• [PROBLEM TO SOLVE] Instruction for the entries that follow: retype exactly the lines from the line with "Identify the click" to the line with "10 [button] (226, 2336)", both included, and omit all others.
--- START ---
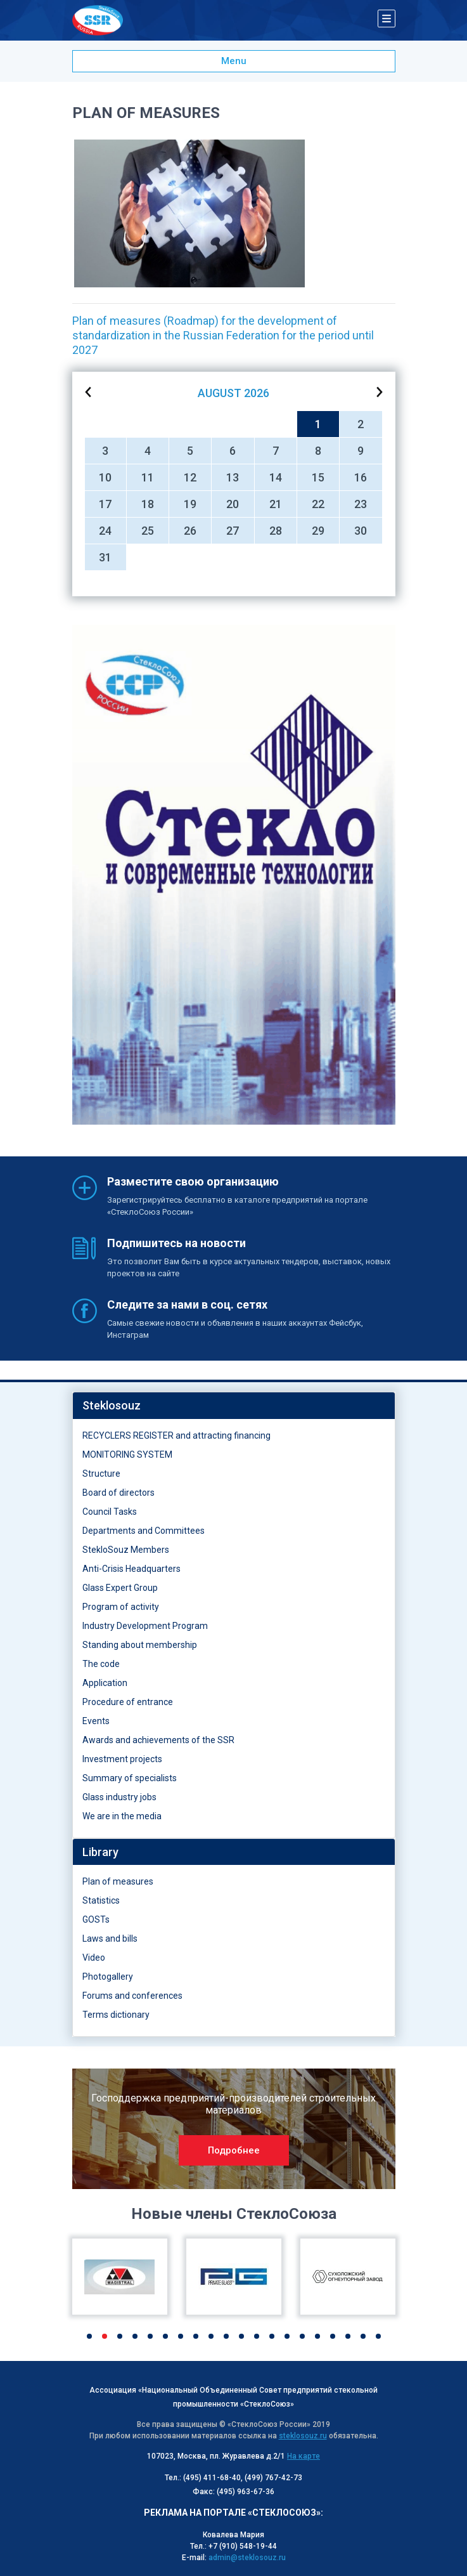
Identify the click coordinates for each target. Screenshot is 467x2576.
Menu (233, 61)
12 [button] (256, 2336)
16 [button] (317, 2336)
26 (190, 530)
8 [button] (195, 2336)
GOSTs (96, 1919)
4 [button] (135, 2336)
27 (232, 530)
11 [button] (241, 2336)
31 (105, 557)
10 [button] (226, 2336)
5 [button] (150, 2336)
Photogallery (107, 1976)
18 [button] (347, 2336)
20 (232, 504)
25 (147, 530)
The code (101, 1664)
--- END ---
--- START ---
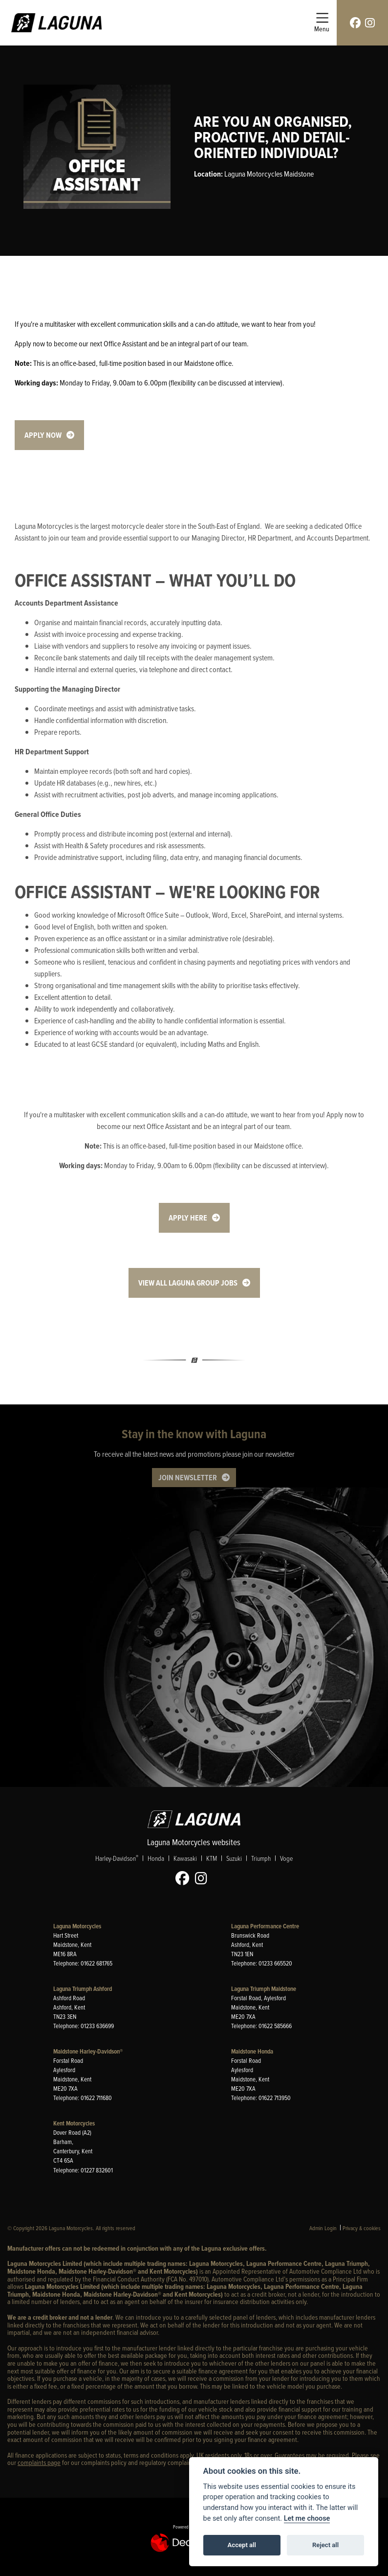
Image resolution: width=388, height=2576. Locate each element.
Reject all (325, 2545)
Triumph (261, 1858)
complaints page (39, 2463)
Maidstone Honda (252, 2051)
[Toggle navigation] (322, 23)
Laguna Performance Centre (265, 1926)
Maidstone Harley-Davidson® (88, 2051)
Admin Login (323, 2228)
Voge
--- END ---
• [OUTPUT FOR THIS TASK]
Identify the click coordinates for each target. Screenshot is 467x2576.
Menu (233, 61)
12 [button] (256, 2336)
16 [button] (317, 2336)
26 (190, 530)
8 [button] (195, 2336)
GOSTs (96, 1919)
4 [button] (135, 2336)
27 (232, 530)
11 [button] (241, 2336)
31 (105, 557)
10 [button] (226, 2336)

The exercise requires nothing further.